■ **Exercise**: Answer with a number only, stating how many lines of the records hold the word "mulighed".

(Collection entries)
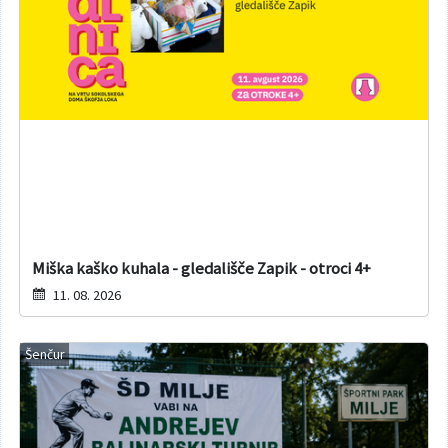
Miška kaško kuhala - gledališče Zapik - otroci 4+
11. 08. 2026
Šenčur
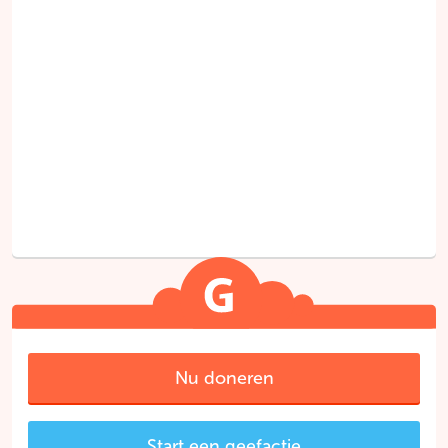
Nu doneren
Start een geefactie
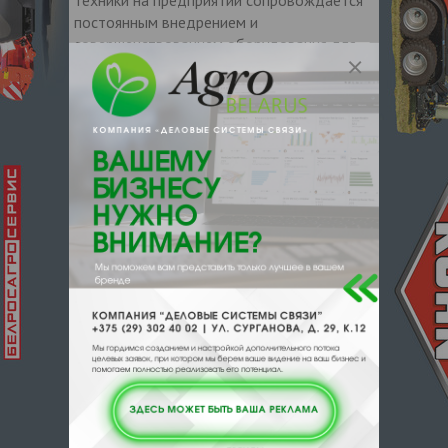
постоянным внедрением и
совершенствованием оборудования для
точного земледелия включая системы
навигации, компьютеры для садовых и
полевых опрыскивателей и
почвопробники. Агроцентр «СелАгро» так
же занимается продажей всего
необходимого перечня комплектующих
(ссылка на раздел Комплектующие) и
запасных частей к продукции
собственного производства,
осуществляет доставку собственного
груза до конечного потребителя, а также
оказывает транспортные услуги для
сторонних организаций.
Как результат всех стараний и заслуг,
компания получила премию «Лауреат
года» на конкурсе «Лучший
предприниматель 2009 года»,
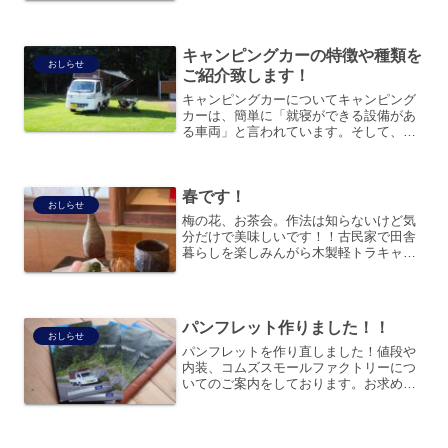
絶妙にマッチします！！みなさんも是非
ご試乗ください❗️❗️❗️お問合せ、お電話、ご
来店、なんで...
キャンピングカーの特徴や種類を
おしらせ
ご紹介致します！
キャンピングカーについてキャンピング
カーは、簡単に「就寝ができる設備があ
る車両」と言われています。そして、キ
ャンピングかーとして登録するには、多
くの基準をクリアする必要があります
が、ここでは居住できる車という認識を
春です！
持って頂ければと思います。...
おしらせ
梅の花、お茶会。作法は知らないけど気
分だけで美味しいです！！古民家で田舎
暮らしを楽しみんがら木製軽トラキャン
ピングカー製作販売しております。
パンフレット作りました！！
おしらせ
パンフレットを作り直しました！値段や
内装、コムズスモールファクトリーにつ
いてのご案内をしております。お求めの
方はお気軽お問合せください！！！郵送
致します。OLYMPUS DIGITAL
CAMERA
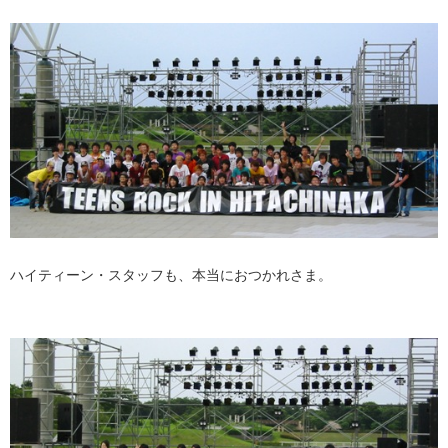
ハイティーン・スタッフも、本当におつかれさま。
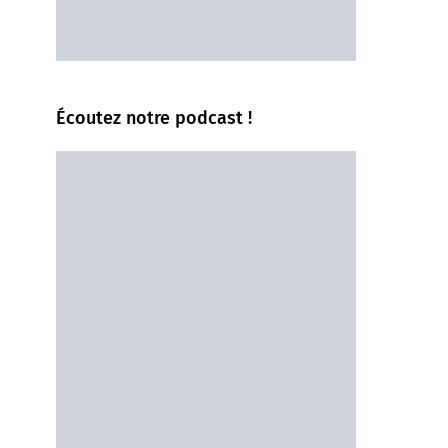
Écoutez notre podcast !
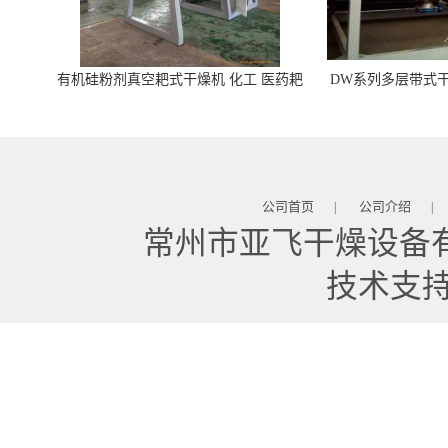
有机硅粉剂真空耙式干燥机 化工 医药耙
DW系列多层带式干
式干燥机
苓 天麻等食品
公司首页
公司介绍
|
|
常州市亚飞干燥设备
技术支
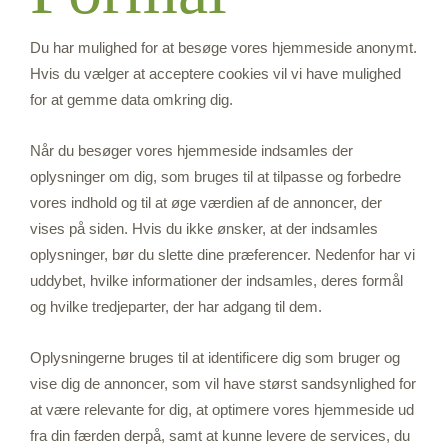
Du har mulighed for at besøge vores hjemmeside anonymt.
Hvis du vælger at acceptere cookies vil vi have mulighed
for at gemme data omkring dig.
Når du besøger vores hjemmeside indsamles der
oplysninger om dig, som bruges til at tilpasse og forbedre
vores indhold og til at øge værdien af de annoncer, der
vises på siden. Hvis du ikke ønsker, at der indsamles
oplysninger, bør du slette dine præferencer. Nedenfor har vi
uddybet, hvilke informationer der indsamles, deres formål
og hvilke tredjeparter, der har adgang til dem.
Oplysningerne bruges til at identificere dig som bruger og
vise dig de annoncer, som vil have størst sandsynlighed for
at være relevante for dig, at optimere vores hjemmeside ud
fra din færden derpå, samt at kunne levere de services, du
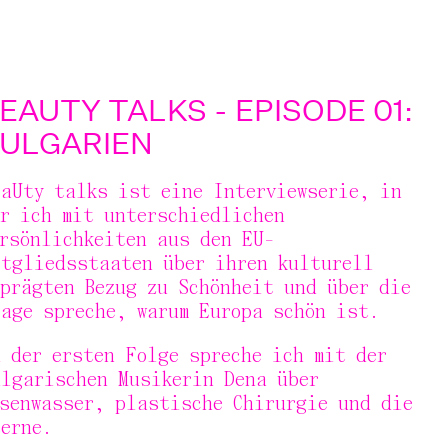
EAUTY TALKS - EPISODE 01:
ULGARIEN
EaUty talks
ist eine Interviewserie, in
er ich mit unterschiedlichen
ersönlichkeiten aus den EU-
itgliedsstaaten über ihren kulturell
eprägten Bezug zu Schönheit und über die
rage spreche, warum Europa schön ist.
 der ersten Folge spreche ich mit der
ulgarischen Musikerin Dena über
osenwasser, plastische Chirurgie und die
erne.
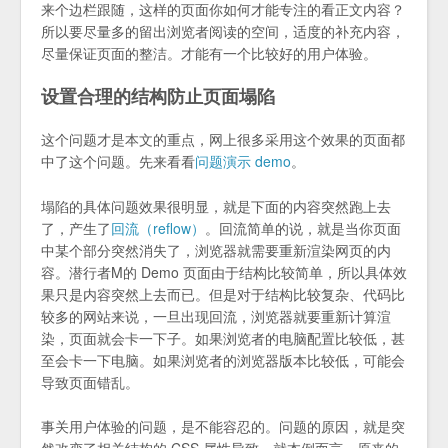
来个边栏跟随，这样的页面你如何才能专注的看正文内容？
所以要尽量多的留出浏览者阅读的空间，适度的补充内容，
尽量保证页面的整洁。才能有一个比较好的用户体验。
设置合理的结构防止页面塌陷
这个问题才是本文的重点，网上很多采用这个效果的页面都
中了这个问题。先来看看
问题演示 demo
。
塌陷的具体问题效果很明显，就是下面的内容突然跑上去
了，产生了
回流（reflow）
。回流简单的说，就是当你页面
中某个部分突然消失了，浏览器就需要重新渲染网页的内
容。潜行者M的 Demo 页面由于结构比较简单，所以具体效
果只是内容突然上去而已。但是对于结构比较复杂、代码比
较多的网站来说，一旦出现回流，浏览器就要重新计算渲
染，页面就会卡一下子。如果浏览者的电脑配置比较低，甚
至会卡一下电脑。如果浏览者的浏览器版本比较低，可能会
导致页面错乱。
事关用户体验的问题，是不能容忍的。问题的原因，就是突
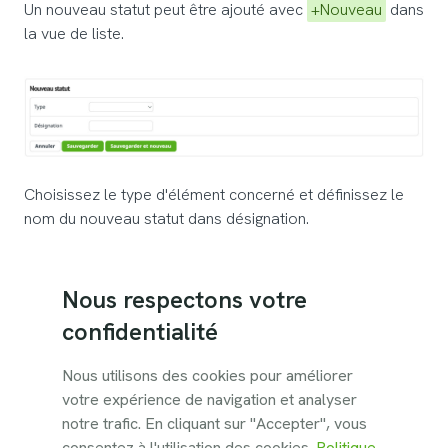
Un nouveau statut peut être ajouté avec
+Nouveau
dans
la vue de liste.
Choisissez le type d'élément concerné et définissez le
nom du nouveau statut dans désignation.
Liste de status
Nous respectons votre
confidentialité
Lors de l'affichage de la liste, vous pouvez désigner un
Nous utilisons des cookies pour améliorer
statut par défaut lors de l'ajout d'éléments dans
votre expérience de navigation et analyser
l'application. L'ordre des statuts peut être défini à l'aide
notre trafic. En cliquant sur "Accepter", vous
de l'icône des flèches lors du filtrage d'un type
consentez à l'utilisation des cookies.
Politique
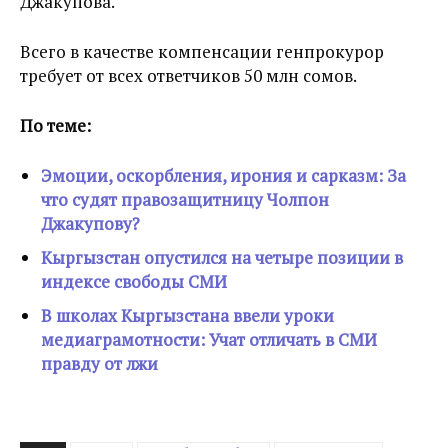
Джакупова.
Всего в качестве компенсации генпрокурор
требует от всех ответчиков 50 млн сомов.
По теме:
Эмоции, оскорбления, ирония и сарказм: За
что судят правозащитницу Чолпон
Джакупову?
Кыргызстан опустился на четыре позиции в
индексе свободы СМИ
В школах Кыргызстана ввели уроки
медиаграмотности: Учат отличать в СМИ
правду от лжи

■ **Result**: 2